Springtime gives way to warmer, longer days and observing growth, color, and a fresh season all around us. We see more people outdoors and may feel inspired to consider changing our own routines. Approaching changes, however, can feel both exciting and overwhelming. We often underestimate the time and effort some changes take and can become easily discouraged when they don’t happen quickly or turn out the way we hope they will.
What if, instead, we planted seeds for change and took notice of our own readiness to make changes? When approaching change, it can be helpful to check in with ourselves to see where we are in the process of being ready to shift our habits and behaviors. Check in with yourself about past changes you have made – which ones were easy, and which were more difficult? Were there some that felt more forced because you weren’t ready to make them (and stick with)? Maybe there were some that started and stopped, or perhaps had some relapse to old habits even after making a change? These are all normal processes in approaching and making changes.
As you consider changes you would like to make, check in with yourself about where you might be using Prochaska and DiClemente’s Stages of Change1 model to help inform you:
Pre-contemplation – Do I need to make a change? Example – “My days are pretty good, I’m not sure if any improvements need to be made right now. Maybe I could exercise a little more or be more mindful of planning my meals.”
Contemplation – What are some reasons for making a change? Example - “I wonder if I would feel better and if my clothes would fit differently if I added more movement or changed my eating habits?”
Preparation – What would I have to do to make the change? Example – “I would like to start walking more daily and focus on bringing a salad with protein to work for lunch to see if it helps me feel better – how my energy level is and how my clothing feels.”

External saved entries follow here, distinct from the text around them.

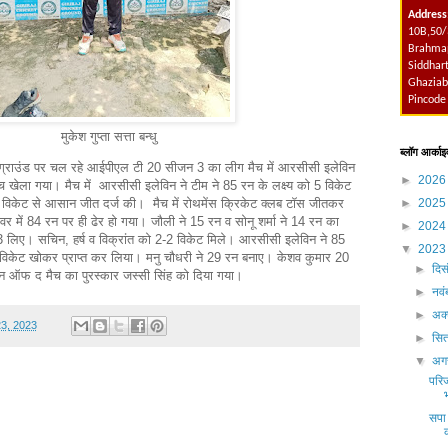
Address
10B,50/
Brahmap
Siddhart
Ghaziab
Pincode
मुकेश गुप्ता सत्ता बन्धु
ब्लॉग आर्काइ
 ग्राउंड पर चल रहे आईपीएल टी 20 सीजन 3 का लीग मैच में आरसीसी इलेविन
►
202
ीच खेला गया। मैच में आरसीसी इलेविन ने टीम ने 85 रन के लक्ष्य को 5 विकेट
►
202
विकेट से आसान जीत दर्ज की। मैच में रोथमेंस क्रिकेट क्लब टॉस जीतकर
 में 84 रन पर ही ढेर हो गया। जौली ने 15 रन व सोनू शर्मा ने 14 रन का
►
202
3 लिए। सचिन, हर्ष व विक्रांत को 2-2 विकेट मिले। आरसीसी इलेविन ने 85
▼
202
5 विकेट खोकर प्राप्त कर लिया। मनु चौधरी ने 29 रन बनाए। केशव कुमार 20
►
दिस
 ऑफ द मैच का पुरस्कार जस्सी सिंह को दिया गया।
►
नव
►
अक्
23, 2023
►
सित
▼
अग
परिज
सपा 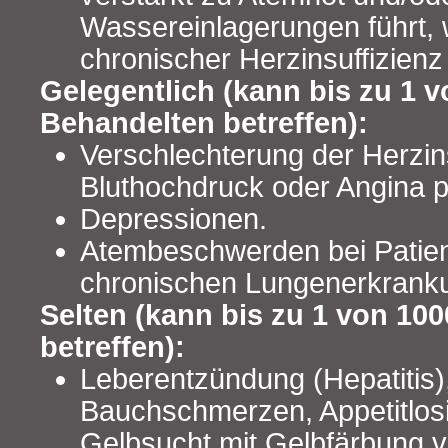
Wassereinlagerungen führt,
chronischer Herzinsuffizienz 
Gelegentlich (kann bis zu 1 v
Behandelten betreffen):
Verschlechterung der Herzin
Bluthochdruck oder Angina p
Depressionen.
Atembeschwerden bei Patien
chronischen Lungenerkrank
Selten (kann bis zu 1 von 10
betreffen):
Leberentzündung (Hepatitis),
Bauchschmerzen, Appetitlos
Gelbsucht mit Gelbfärbung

Action – How will I make these changes? Example – “I am now going to plan to take a walk for 20 minutes after dinner and prepare a salad with protein for lunch each morning to bring with me to work.” And “I am measuring my progress by tracking my movement in an app and am paying attention to monitoring how my clothes feel and my energy level after lunch.”
Maintenance – How will I continue to do these behaviors? How will they come automatically? Example – “I like walking every day after dinner and especially enjoy connecting with my friend who now walks with me; I feel more energy in the afternoon when I pack my salad and protein for lunch and feel good about having it already planned in the morning instead of searching for something to eat when noon comes.” And “My body really feels better with movement and mindful meal planning.”
Relapse– What will I do if I stop engaging in my changed behavior? How will I get back on track? Example – “I went on vacation and now it’s hard to get back to my evening walk and making my lunch – everyone falls off track sometimes! What did I do before that helped me get started in the first place? What would help reward me to start again?”
Check in with yourself about where you are as you plant seeds for changes you’d like to make this season and be willing to shift as needed!